Londres apparaît en fin de compte comme un autre lieu ambivalent, ni totalement refuge, ni entièrement menaçant.

Arabella connaît Londres et l’Australie. Elle va « ailleurs », plus loin que Clym dans The Return of the Native ou Angel dans Tess . Avec Jude , Hardy semble évoquer un espace plus large, avec d’ailleurs l’utilisation du train et non pas exclusivement de la marche ou du cheval. Les progrès sont pris en compte : les avancées sociales sont mentionnées lorsque Jude assiste à la remise des diplômes à Christminster récompensant des jeunes hommes issus de familles modestes ; la photographie (J 85, 92, 168) est un autre exemple, avec le train, de l’intrusion de la technologie moderne dans le monde du roman.

Pourtant Arabella reviendra en Angleterre, tout comme Clym et Angel : personne ne parvient à sortir définitivement du microcosme qu’est le Wessex, même pas celle qui manipule et se joue des limites imposées. Jude offre une vision plus large du monde, d’un point de vue géographique, technique et moral, mais cela ne fait qu’accentuer le caractère tragique du récit.

Les personnages évoluent principalement dans un univers clos. Jude et Sue pensent pouvoir trouver le lieu qui les autorisera à vivre loin de la censure sociale, mais ils oublient que ce microcosme est à l’image de la société anglaise du dix-neuvième siècle qui condamne les relations extra-maritales. Ainsi, à Aldbrickham, ils obtiennent chacun leur divorce sur la présomption d’adultère alors qu’ils n’ont pas commis de faute.

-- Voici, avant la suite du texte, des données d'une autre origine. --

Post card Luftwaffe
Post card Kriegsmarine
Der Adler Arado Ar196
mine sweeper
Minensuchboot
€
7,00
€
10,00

Un peu plus tard ils seront forcés de quitter la ville à cause des commérages. Le passage qui suit montre comment les apparences peuvent être mal interprétées selon qu’on se place du côté des amants – comme le fait le narrateur qui peut comprendre – ou du côté de la communauté bien-pensante et légaliste :

‘The unnoticed lives that the pair had hitherto led began [...] to be observed and discussed by other persons than Arabella. The society of Spring Street and the neighbourhood generally did not understand, and probably could not have been made to understand, Sue and Jude’s private minds, emotions, positions, and fears. The curious facts of a child coming to them unexpectedly [...], and a hitch in a marriage ceremony [...], together with rumours of the undefended cases in the law-courts, bore only one translation to plain minds. (J 354)’

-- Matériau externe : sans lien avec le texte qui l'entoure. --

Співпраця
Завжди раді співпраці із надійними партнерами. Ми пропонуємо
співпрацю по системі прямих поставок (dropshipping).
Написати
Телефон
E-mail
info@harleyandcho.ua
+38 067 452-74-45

Cette interprétation de la vie du couple est celle qu’offrent les valeurs morales établies, qui ne permettent pas de concevoir une vie commune entre un homme et une femme en dehors de l’institution du mariage. Tandis que Jude et Sue rénovent l’inscription des Dix Commandements dans l’église près de Aldbrickham, ils doivent affronter les regards de quelques personnes du voisinage et entendre leur condamnation murmurée dans l’histoire racontée par l’une des observatrices. Selon elle, bien des années plus tôt, des ouvriers occupés à restaurer les plaques des Dix Commandements dans une église se seraient endormis avant d’avoir fini et, à leur réveil, ils auraient trouvé leur tâche achevée :

‘“[...] when they came to themselves there was a terrible thunderstorm a-raging, and they seemed to see in the gloom a dark figure with very thin legs and a curious voot, a-standing on the ladder, and finishing their work. [...] They went home, and the next thing they heard was that a great scandal had been caused in the church that Sunday morning, for when the people came and service began, all saw that the Ten Commandments wez painted with the “Nots” left out.” (J 359-360)’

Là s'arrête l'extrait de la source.